_Extracted data:_
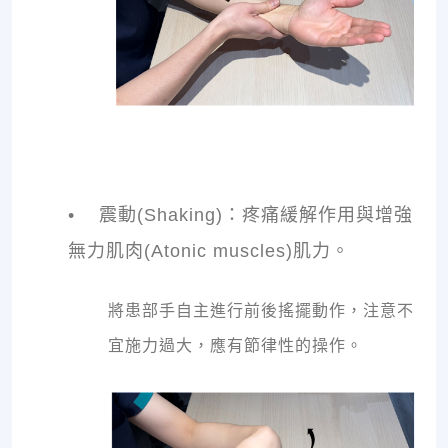
•
震動(Shaking)：疼痛緩解作用與增強
無力肌肉(Atonic muscles)肌力。
將患部手自主進行前後搖擺動作，注意不
宜施力過大，應有節律性的操作。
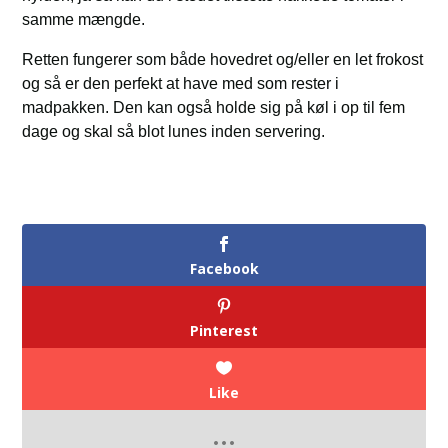
samme mængde.
Retten fungerer som både hovedret og/eller en let frokost
og så er den perfekt at have med som rester i
madpakken. Den kan også holde sig på køl i op til fem
dage og skal så blot lunes inden servering.
Facebook
Pinterest
Like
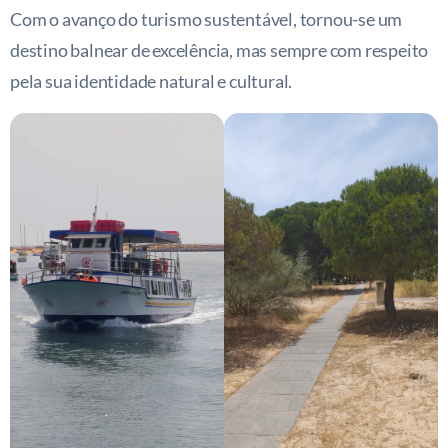
Com o avanço do turismo sustentável, tornou-se um
destino balnear de excelência, mas sempre com respeito
pela sua identidade natural e cultural.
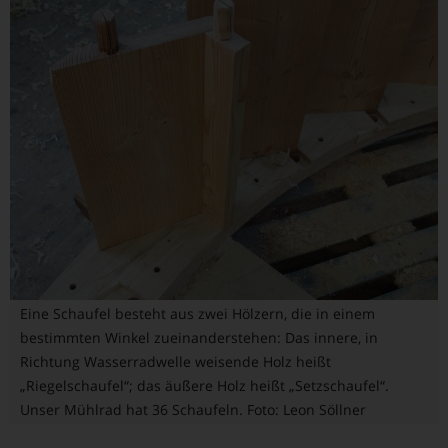
Eine Schaufel besteht aus zwei Hölzern, die in einem
bestimmten Winkel zueinanderstehen: Das innere, in
Richtung Wasserradwelle weisende Holz heißt
„Riegelschaufel“; das äußere Holz heißt „Setzschaufel“.
Unser Mühlrad hat 36 Schaufeln. Foto: Leon Söllner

_What you are asked to do:_
Write down how many lines in the data contain "heißt". Add nothing else.

_Task result:_
2